Why is a big, long mortgage smarter than being debt-free at retirement?
Some financial advisors recommend a big, long mortgage for several reasons. Here are just a few:
- You aren't tying up your money in a house,
- mortgage interest is generally tax-deductible,
- as long as housing prices rise, you continue to build equity regardless of the size or length of the mortgage,
- you may be able to spend or invest the money you aren't putting toward a mortgage payment, and
- 30-year mortgage payments are generally more affordable than a shorter-term mortgage would be.
In addition, inflation usually reduces the real value of money over time. For example, according to the Bureau of Labor Statistics, it takes $1.67 in 2010 to equal what you could buy with $1 in 1990. So if you have a fixed-rate, long-term mortgage today, it is likely that the dollars you pay it back with will be worth less in the future than they are today.
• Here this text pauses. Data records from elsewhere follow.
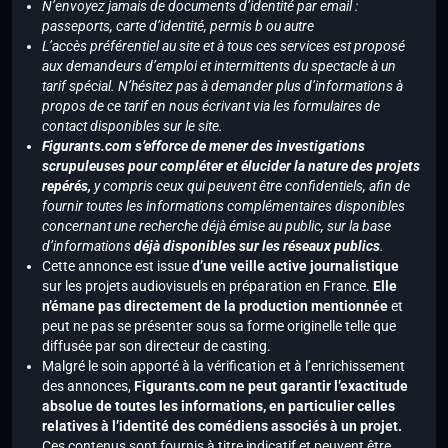
N’envoyez jamais de documents d’identité par email :
passeports, carte d’identité, permis b ou autre
L’accès préférentiel au site et à tous ces services est proposé
aux demandeurs d’emploi et intermittents du spectacle à un
tarif spécial. N’hésitez pas à demander plus d’informations à
propos de ce tarif en nous écrivant via les formulaires de
contact disponibles sur le site.
Figurants.com s’efforce de mener des investigations
scrupuleuses pour compléter et élucider la nature des projets
repérés,
y compris ceux qui peuvent être confidentiels, afin de
fournir toutes les informations complémentaires disponibles
concernant une recherche déjà émise au public, sur la base
d’informations
déjà disponibles sur les réseaux publics
.
Cette annonce est issue
d’une veille active journalistique
sur les projets audiovisuels en préparation en France.
Elle
n’émane pas directement de la production mentionnée
et
peut ne pas se présenter sous sa forme originelle telle que
diffusée par son directeur de casting.
Malgré le soin apporté à la vérification et à l’enrichissement
des annonces,
Figurants.com ne peut garantir l’exactitude
absolue de toutes les informations, en particulier celles
relatives à l’identité des comédiens associés à un projet.
Ces contenus sont fournis à titre indicatif et peuvent être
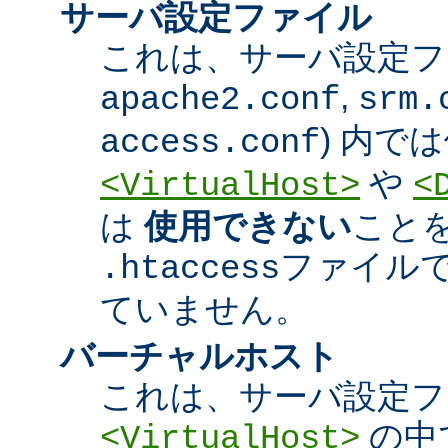
サーバ設定ファイル
これは、サーバ設定ファ
,
apache2.conf
srm.
) 内で
access.conf
や
<VirtualHost>
<
は
使用できない
こと
ファイル
.htaccess
ていません。
バーチャルホスト
これは、サーバ設定フ
の中
<VirtualHost>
The higher the future inflation rate, the more advantageous a long-term fixed-rate mortgage can be.
On the other hand, by paying extra principal on a 15-year mortgage, you may not only be mortgage-debt free by retirement – a huge advantage when you are on a fixed income – but you will likely pay thousands of dollars less in interest over the term of the mortgage. So the choice depends on your financial goals and personal approach to mortgage debt.